(Beginning of Data shown)
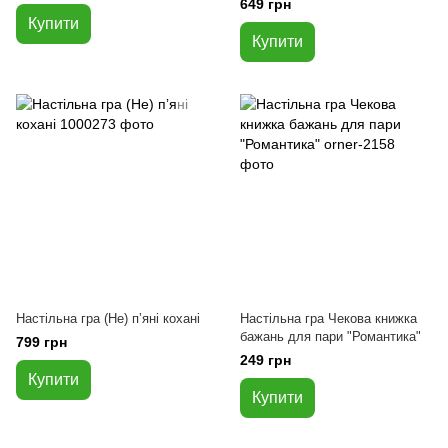
649 грн
Купити
Купити
Настільна гра (Не) пʼяні кохані
Настільна гра Чекова книжка
бажань для пари "Романтика"
799 грн
249 грн
Купити
Купити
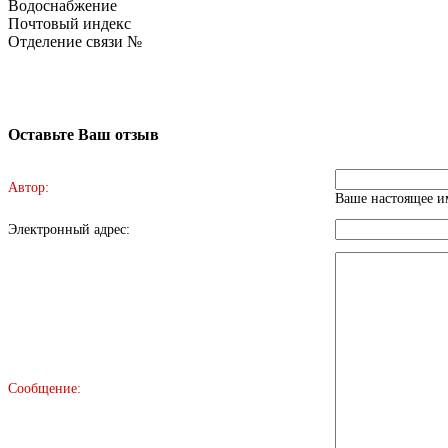
Водоснабжение
Почтовый индекс
Отделение связи №
Оставьте Ваш отзыв
Автор:
Ваше настоящее им
Электронный адрес:
Сообщение:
(End of Data shown)
• **Task requirements**
Make an exact copy of the listing above, omitting the pictures.

• **Response for this exercise**
649 грн
Купити
Купити
Настільна гра (Не) пʼяні кохані
Настільна гра Чекова книжка
бажань для пари "Романтика"
799 грн
249 грн
Купити
Купити
Водоснабжение
Почтовый индекс
Отделение связи №
Оставьте Ваш отзыв
Автор:
Ваше настоящее им
Электронный адрес:
Сообщение:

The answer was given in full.